**Input data:**
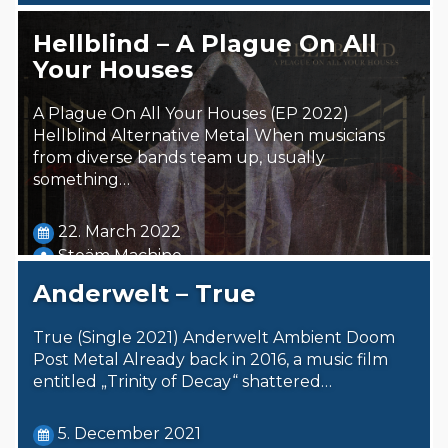
Hellblind – A Plague On All
Your Houses
A Plague On All Your Houses (EP 2022)
Hellblind Alternative Metal When musicians
from diverse bands team up, usually
something…
22. March 2022
Steäm Machine
Anderwelt – True
True (Single 2021) Anderwelt Ambient Doom
Post Metal Already back in 2016, a music film
entitled „Trinity of Decay“ shattered…
5. December 2021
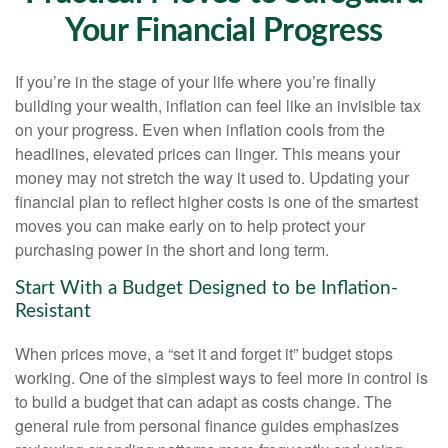
Your Financial Progress
If you’re in the stage of your life where you’re finally
building your wealth, inflation can feel like an invisible tax
on your progress. Even when inflation cools from the
headlines, elevated prices can linger. This means your
money may not stretch the way it used to. Updating your
financial plan to reflect higher costs is one of the smartest
moves you can make early on to help protect your
purchasing power in the short and long term.
Start With a Budget Designed to be Inflation-
Resistant
When prices move, a “set it and forget it” budget stops
working. One of the simplest ways to feel more in control is
to build a budget that can adapt as costs change. The
general rule from personal finance guides emphasizes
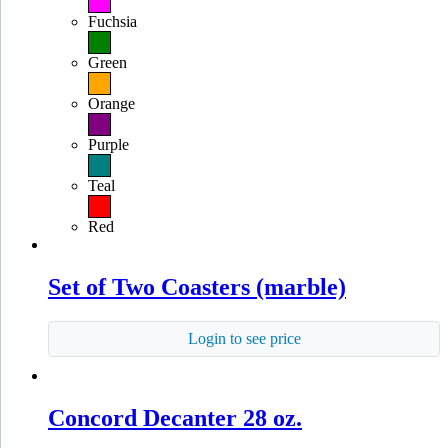
Fuchsia
Green
Orange
Purple
Teal
Red
Set of Two Coasters (marble)
Login to see price
Concord Decanter 28 oz.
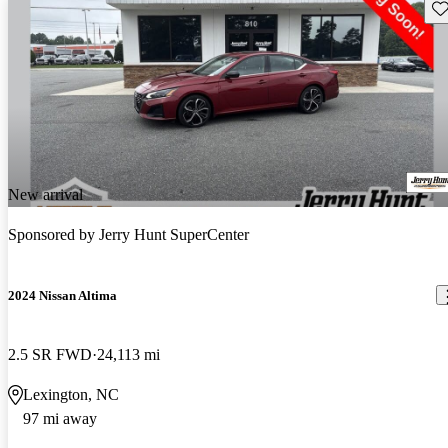
Sav
New arrival
Sponsored by
Jerry Hunt SuperCenter
2024 Nissan Altima
2.5 SR FWD
24,113 mi
Lexington, NC
97 mi away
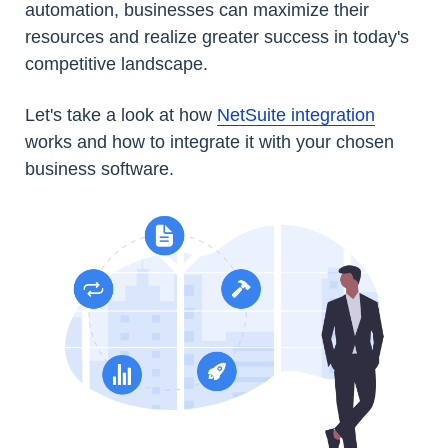
automation, businesses can maximize their
resources and realize greater success in today's
competitive landscape.
Let's take a look at how
NetSuite integration
works and how to integrate it with your chosen
business software.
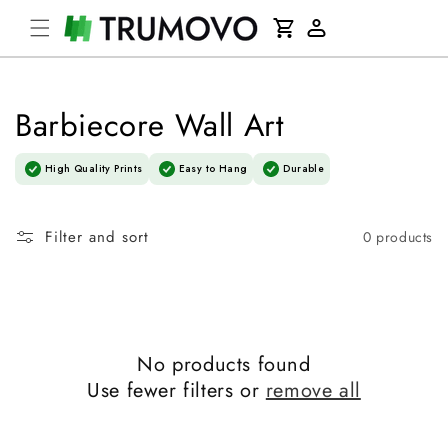
Skip to
Cart
content
Log
in
Barbiecore Wall Art
High Quality Prints
Easy to Hang
Durable
Filter and sort
0 products
No products found
Use fewer filters or
remove all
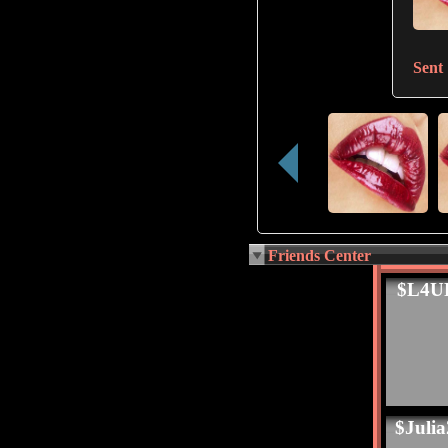
Sent
Friends Center
$L4U
$Juli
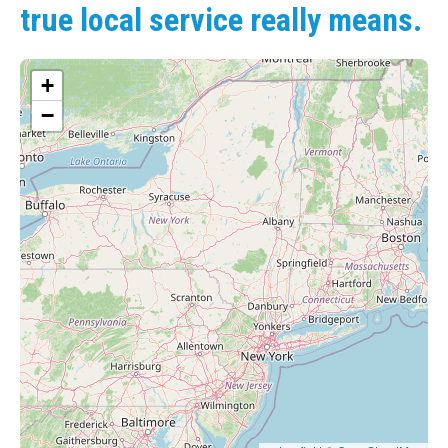
true local service really means.
+
−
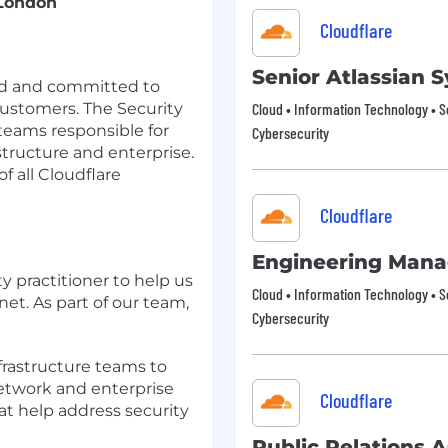
 London
Cloudflare
Senior Atlassian
sed and committed to
customers. The Security
Cloud • Information Technology • S
teams responsible for
Cybersecurity
structure and enterprise.
f all Cloudflare
Cloudflare
Engineering Mana
y practitioner to help us
Cloud • Information Technology • S
net. As part of our team,
Cybersecurity
frastructure teams to
network and enterprise
Cloudflare
t help address security
Public Relations A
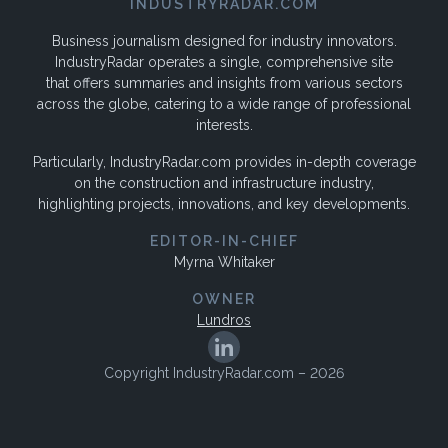
INDUSTRYRADAR.COM
Business journalism designed for industry innovators.
IndustryRadar operates a single, comprehensive site
that offers summaries and insights from various sectors
across the globe, catering to a wide range of professional
interests.
Particularly, IndustryRadar.com provides in-depth coverage
on the construction and infrastructure industry,
highlighting projects, innovations, and key developments.
EDITOR-IN-CHIEF
Myrna Whitaker
OWNER
Lundros
Copyright IndustryRadar.com – 2026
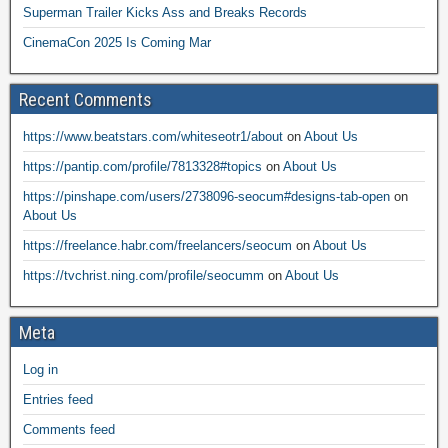
Superman Trailer Kicks Ass and Breaks Records
CinemaCon 2025 Is Coming Mar
Recent Comments
https://www.beatstars.com/whiteseotr1/about
on
About Us
https://pantip.com/profile/7813328#topics
on
About Us
https://pinshape.com/users/2738096-seocum#designs-tab-open
on
About Us
https://freelance.habr.com/freelancers/seocum
on
About Us
https://tvchrist.ning.com/profile/seocumm
on
About Us
Meta
Log in
Entries feed
Comments feed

**Work task:**
Starting from the data above, filter for lines with "Plague" and copy each one.

**Written solution:**
Hellblind – A Plague On All
A Plague On All Your Houses (EP 2022)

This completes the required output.